Task item:
Write out all the data again, exactly as it stands.

Task data:
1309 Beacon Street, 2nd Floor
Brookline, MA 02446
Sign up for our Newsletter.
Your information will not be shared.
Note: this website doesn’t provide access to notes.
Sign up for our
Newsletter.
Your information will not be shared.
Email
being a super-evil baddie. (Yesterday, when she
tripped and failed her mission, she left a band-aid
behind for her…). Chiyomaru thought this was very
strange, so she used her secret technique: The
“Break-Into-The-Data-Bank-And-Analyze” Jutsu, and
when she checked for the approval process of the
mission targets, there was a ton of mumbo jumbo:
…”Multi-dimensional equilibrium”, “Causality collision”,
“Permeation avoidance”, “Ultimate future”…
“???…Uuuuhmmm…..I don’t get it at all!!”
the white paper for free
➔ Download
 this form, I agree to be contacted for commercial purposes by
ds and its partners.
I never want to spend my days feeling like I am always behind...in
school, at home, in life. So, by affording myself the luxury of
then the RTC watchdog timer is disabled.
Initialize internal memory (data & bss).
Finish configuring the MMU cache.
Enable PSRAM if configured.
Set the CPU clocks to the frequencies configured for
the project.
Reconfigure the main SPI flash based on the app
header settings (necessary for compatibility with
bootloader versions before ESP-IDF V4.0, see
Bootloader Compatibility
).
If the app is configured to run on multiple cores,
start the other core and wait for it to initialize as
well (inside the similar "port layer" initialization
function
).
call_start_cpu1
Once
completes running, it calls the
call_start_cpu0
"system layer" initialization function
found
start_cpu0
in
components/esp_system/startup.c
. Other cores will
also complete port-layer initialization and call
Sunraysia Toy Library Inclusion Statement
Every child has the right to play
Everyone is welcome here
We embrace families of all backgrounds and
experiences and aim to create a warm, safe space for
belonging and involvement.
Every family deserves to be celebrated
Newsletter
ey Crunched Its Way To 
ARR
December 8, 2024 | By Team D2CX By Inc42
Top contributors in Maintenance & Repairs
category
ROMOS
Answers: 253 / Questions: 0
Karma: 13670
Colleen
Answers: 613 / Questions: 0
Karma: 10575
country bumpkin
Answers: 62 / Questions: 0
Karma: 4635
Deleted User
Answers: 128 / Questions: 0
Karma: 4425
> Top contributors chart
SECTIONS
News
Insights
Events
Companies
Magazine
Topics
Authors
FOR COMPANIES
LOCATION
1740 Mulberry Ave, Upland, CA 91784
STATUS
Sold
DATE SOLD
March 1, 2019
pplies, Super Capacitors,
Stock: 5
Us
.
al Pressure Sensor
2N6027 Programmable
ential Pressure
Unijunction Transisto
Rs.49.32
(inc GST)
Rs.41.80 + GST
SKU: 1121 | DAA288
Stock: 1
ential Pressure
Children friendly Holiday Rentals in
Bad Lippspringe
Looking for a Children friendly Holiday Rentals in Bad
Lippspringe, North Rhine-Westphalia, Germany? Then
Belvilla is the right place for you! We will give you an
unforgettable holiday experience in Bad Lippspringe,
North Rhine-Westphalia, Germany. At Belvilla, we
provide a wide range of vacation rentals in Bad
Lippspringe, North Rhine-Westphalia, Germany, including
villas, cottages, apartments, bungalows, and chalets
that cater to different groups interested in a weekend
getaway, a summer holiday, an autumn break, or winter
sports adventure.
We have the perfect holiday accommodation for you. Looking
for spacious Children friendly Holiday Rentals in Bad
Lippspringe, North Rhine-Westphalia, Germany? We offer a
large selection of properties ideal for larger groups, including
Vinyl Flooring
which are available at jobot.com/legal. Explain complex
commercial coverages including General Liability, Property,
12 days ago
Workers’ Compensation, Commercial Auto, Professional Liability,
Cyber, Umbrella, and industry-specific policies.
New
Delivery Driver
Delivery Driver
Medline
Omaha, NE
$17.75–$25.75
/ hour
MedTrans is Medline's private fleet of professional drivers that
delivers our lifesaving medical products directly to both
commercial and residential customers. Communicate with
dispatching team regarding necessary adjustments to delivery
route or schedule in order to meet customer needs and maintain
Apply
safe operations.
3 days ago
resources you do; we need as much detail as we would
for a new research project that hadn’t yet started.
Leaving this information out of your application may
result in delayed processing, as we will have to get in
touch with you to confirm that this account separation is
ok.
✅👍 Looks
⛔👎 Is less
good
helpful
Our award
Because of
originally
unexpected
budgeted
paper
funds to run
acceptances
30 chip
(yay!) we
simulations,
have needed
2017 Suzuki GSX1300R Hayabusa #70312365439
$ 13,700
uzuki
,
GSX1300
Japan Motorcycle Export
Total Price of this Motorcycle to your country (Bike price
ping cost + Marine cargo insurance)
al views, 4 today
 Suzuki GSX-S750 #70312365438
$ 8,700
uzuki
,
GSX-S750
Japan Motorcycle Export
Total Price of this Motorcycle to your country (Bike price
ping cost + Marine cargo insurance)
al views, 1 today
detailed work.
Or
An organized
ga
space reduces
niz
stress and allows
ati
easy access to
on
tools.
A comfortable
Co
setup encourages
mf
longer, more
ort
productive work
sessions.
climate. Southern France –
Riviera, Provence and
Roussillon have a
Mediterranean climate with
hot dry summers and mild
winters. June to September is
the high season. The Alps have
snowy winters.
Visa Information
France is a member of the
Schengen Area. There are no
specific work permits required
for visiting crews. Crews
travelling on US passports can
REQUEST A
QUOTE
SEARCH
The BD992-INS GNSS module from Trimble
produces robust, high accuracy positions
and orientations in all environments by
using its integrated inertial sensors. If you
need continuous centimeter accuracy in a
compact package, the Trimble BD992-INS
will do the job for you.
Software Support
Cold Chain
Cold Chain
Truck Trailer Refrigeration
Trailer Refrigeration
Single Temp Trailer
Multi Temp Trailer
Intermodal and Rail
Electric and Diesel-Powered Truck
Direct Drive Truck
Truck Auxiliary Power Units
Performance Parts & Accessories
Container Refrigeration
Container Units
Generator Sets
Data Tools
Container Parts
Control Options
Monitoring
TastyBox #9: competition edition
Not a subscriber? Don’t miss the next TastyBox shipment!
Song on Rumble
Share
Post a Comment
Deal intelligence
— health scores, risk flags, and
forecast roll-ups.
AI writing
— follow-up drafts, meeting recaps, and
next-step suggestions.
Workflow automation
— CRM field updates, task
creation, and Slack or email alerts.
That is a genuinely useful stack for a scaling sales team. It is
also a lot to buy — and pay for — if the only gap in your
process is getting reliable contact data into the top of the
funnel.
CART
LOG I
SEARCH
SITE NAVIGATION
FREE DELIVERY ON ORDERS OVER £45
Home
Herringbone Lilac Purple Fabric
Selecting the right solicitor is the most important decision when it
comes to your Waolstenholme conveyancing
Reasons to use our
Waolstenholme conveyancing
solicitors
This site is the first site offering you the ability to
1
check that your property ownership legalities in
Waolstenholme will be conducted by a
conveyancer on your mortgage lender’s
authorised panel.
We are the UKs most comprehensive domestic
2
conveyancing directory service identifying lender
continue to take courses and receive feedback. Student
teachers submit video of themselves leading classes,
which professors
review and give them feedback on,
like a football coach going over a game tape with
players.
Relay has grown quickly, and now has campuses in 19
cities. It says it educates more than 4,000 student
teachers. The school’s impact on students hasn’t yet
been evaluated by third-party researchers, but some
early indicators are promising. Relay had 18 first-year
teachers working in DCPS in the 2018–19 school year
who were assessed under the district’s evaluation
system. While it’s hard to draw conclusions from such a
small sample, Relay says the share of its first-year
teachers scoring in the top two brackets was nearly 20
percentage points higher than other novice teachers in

Answer to the problem:
1309 Beacon Street, 2nd Floor
Brookline, MA 02446
Sign up for our Newsletter.
Your information will not be shared.
Note: this website doesn’t provide access to notes.
Sign up for our
Newsletter.
Your information will not be shared.
Email
being a super-evil baddie. (Yesterday, when she
tripped and failed her mission, she left a band-aid
behind for her…). Chiyomaru thought this was very
strange, so she used her secret technique: The
“Break-Into-The-Data-Bank-And-Analyze” Jutsu, and
when she checked for the approval process of the
mission targets, there was a ton of mumbo jumbo:
…”Multi-dimensional equilibrium”, “Causality collision”,
“Permeation avoidance”, “Ultimate future”…
“???…Uuuuhmmm…..I don’t get it at all!!”
the white paper for free
➔ Download
 this form, I agree to be contacted for commercial purposes by
ds and its partners.
I never want to spend my days feeling like I am always behind...in
school, at home, in life. So, by affording myself the luxury of
then the RTC watchdog timer is disabled.
Initialize internal memory (data & bss).
Finish configuring the MMU cache.
Enable PSRAM if configured.
Set the CPU clocks to the frequencies configured for
the project.
Reconfigure the main SPI flash based on the app
header settings (necessary for compatibility with
bootloader versions before ESP-IDF V4.0, see
Bootloader Compatibility
).
If the app is configured to run on multiple cores,
start the other core and wait for it to initialize as
well (inside the similar "port layer" initialization
function
).
call_start_cpu1
Once
completes running, it calls the
call_start_cpu0
"system layer" initialization function
found
start_cpu0
in
components/esp_system/startup.c
. Other cores will
also complete port-layer initialization and call
Sunraysia Toy Library Inclusion Statement
Every child has the right to play
Everyone is welcome here
We embrace families of all backgrounds and
experiences and aim to create a warm, safe space for
belonging and involvement.
Every family deserves to be celebrated
Newsletter
ey Crunched Its Way To 
ARR
December 8, 2024 | By Team D2CX By Inc42
Top contributors in Maintenance & Repairs
category
ROMOS
Answers: 253 / Questions: 0
Karma: 13670
Colleen
Answers: 613 / Questions: 0
Karma: 10575
country bumpkin
Answers: 62 / Questions: 0
Karma: 4635
Deleted User
Answers: 128 / Questions: 0
Karma: 4425
> Top contributors chart
SECTIONS
News
Insights
Events
Companies
Magazine
Topics
Authors
FOR COMPANIES
LOCATION
1740 Mulberry Ave, Upland, CA 91784
STATUS
Sold
DATE SOLD
March 1, 2019
pplies, Super Capacitors,
Stock: 5
Us
.
al Pressure Sensor
2N6027 Programmable
ential Pressure
Unijunction Transisto
Rs.49.32
(inc GST)
Rs.41.80 + GST
SKU: 1121 | DAA288
Stock: 1
ential Pressure
Children friendly Holiday Rentals in
Bad Lippspringe
Looking for a Children friendly Holiday Rentals in Bad
Lippspringe, North Rhine-Westphalia, Germany? Then
Belvilla is the right place for you! We will give you an
unforgettable holiday experience in Bad Lippspringe,
North Rhine-Westphalia, Germany. At Belvilla, we
provide a wide range of vacation rentals in Bad
Lippspringe, North Rhine-Westphalia, Germany, including
villas, cottages, apartments, bungalows, and chalets
that cater to different groups interested in a weekend
getaway, a summer holiday, an autumn break, or winter
sports adventure.
We have the perfect holiday accommodation for you. Looking
for spacious Children friendly Holiday Rentals in Bad
Lippspringe, North Rhine-Westphalia, Germany? We offer a
large selection of properties ideal for larger groups, including
Vinyl Flooring
which are available at jobot.com/legal. Explain complex
commercial coverages including General Liability, Property,
12 days ago
Workers’ Compensation, Commercial Auto, Professional Liability,
Cyber, Umbrella, and industry-specific policies.
New
Delivery Driver
Delivery Driver
Medline
Omaha, NE
$17.75–$25.75
/ hour
MedTrans is Medline's private fleet of professional drivers that
delivers our lifesaving medical products directly to both
commercial and residential customers. Communicate with
dispatching team regarding necessary adjustments to delivery
route or schedule in order to meet customer needs and maintain
Apply
safe operations.
3 days ago
resources you do; we need as much detail as we would
for a new research project that hadn’t yet started.
Leaving this information out of your application may
result in delayed processing, as we will have to get in
touch with you to confirm that this account separation is
ok.
✅👍 Looks
⛔👎 Is less
good
helpful
Our award
Because of
originally
unexpected
budgeted
paper
funds to run
acceptances
30 chip
(yay!) we
simulations,
have needed
2017 Suzuki GSX1300R Hayabusa #70312365439
$ 13,700
uzuki
,
GSX1300
Japan Motorcycle Export
Total Price of this Motorcycle to your country (Bike price
ping cost + Marine cargo insurance)
al views, 4 today
 Suzuki GSX-S750 #70312365438
$ 8,700
uzuki
,
GSX-S750
Japan Motorcycle Export
Total Price of this Motorcycle to your country (Bike price
ping cost + Marine cargo insurance)
al views, 1 today
detailed work.
Or
An organized
ga
space reduces
niz
stress and allows
ati
easy access to
on
tools.
A comfortable
Co
setup encourages
mf
longer, more
ort
productive work
sessions.
climate. Southern France –
Riviera, Provence and
Roussillon have a
Mediterranean climate with
hot dry summers and mild
winters. June to September is
the high season. The Alps have
snowy winters.
Visa Information
France is a member of the
Schengen Area. There are no
specific work permits required
for visiting crews. Crews
travelling on US passports can
REQUEST A
QUOTE
SEARCH
The BD992-INS GNSS module from Trimble
produces robust, high accuracy positions
and orientations in all environments by
using its integrated inertial sensors. If you
need continuous centimeter accuracy in a
compact package, the Trimble BD992-INS
will do the job for you.
Software Support
Cold Chain
Cold Chain
Truck Trailer Refrigeration
Trailer Refrigeration
Single Temp Trailer
Multi Temp Trailer
Intermodal and Rail
Electric and Diesel-Powered Truck
Direct Drive Truck
Truck Auxiliary Power Units
Performance Parts & Accessories
Container Refrigeration
Container Units
Generator Sets
Data Tools
Container Parts
Control Options
Monitoring
TastyBox #9: competition edition
Not a subscriber? Don’t miss the next TastyBox shipment!
Song on Rumble
Share
Post a Comment
Deal intelligence
— health scores, risk flags, and
forecast roll-ups.
AI writing
— follow-up drafts, meeting recaps, and
next-step suggestions.
Workflow automation
— CRM field updates, task
creation, and Slack or email alerts.
That is a genuinely useful stack for a scaling sales team. It is
also a lot to buy — and pay for — if the only gap in your
process is getting reliable contact data into the top of the
funnel.
CART
LOG I
SEARCH
SITE NAVIGATION
FREE DELIVERY ON ORDERS OVER £45
Home
Herringbone Lilac Purple Fabric
Selecting the right solicitor is the most important decision when it
comes to your Waolstenholme conveyancing
Reasons to use our
Waolstenholme conveyancing
solicitors
This site is the first site offering you the ability to
1
check that your property ownership legalities in
Waolstenholme will be conducted by a
conveyancer on your mortgage lender’s
authorised panel.
We are the UKs most comprehensive domestic
2
conveyancing directory service identifying lender
continue to take courses and receive feedback. Student
teachers submit video of themselves leading classes,
which professors
review and give them feedback on,
like a football coach going over a game tape with
players.
Relay has grown quickly, and now has campuses in 19
cities. It says it educates more than 4,000 student
teachers. The school’s impact on students hasn’t yet
been evaluated by third-party researchers, but some
early indicators are promising. Relay had 18 first-year
teachers working in DCPS in the 2018–19 school year
who were assessed under the district’s evaluation
system. While it’s hard to draw conclusions from such a
small sample, Relay says the share of its first-year
teachers scoring in the top two brackets was nearly 20
percentage points higher than other novice teachers in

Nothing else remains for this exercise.